Stored items >>
++++++++++

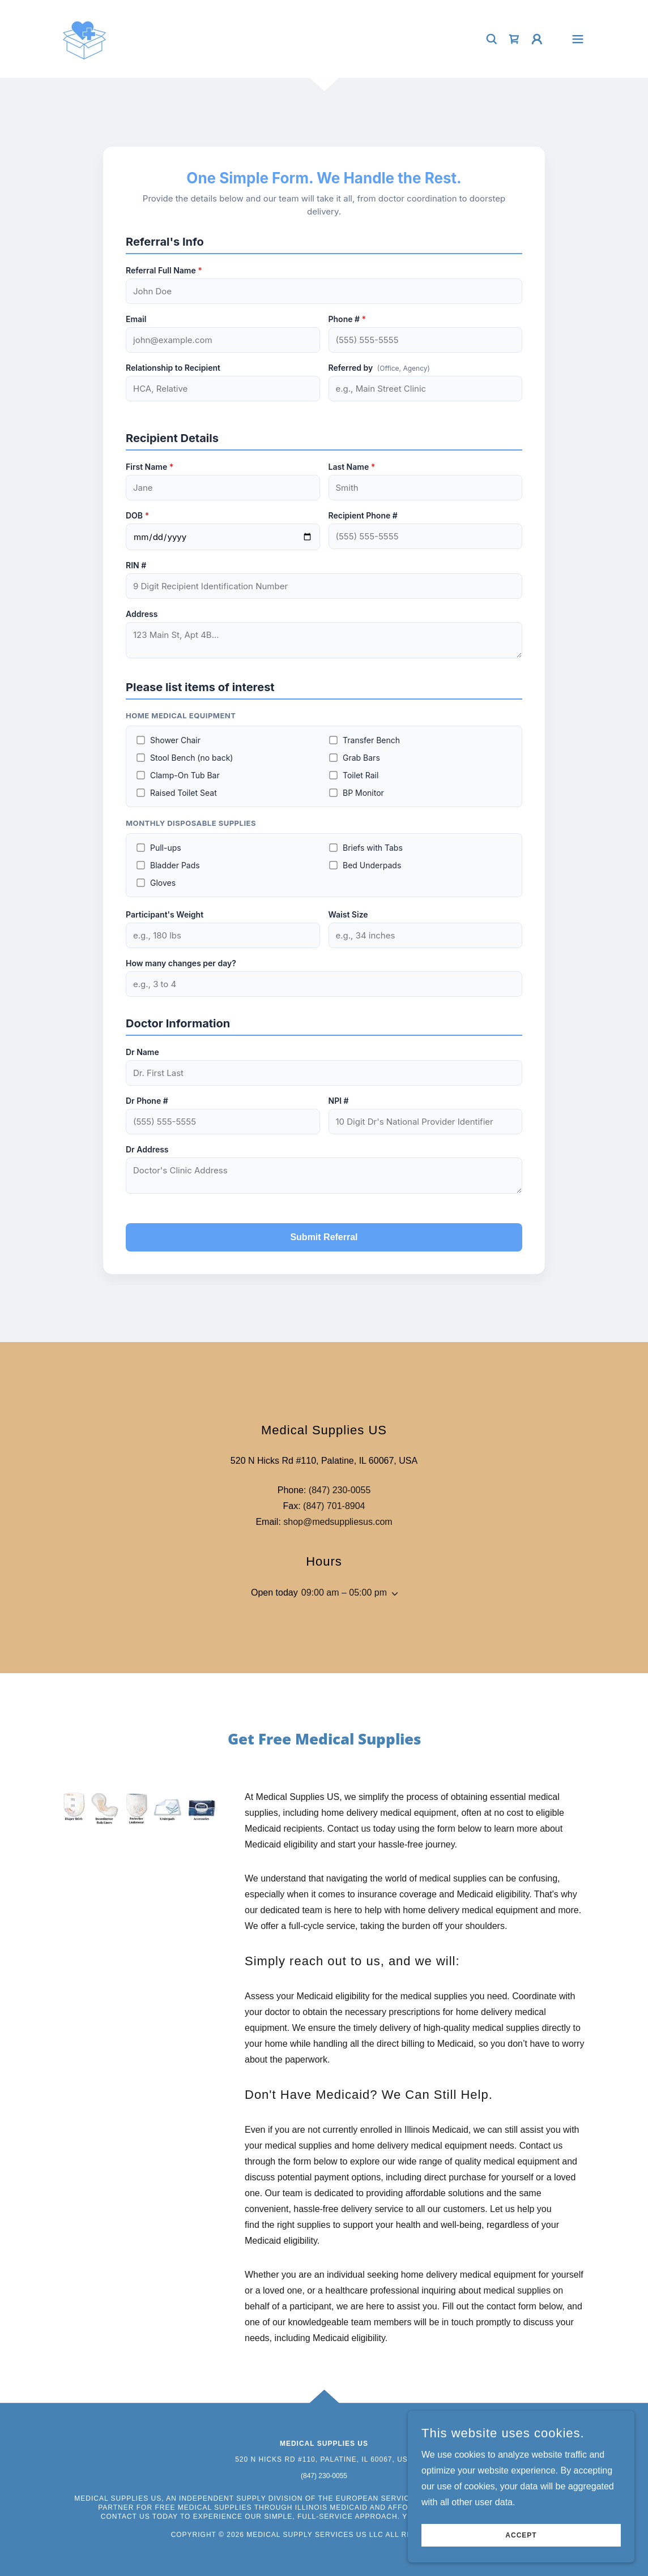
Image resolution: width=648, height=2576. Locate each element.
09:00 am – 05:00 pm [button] (344, 1592)
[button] (537, 39)
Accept (520, 2535)
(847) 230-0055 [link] (339, 1490)
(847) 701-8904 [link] (334, 1506)
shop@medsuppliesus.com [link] (337, 1522)
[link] (84, 38)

++++++++++

Your task >>
Restate the data above verbatim, skipping every image.

Written solution >>
Image resolution: width=648, height=2576. Locate each element.
09:00 am – 05:00 pm [button] (344, 1592)
[button] (537, 39)
Accept (520, 2535)
(847) 230-0055 [link] (339, 1490)
(847) 701-8904 [link] (334, 1506)
shop@medsuppliesus.com [link] (337, 1522)
[link] (84, 38)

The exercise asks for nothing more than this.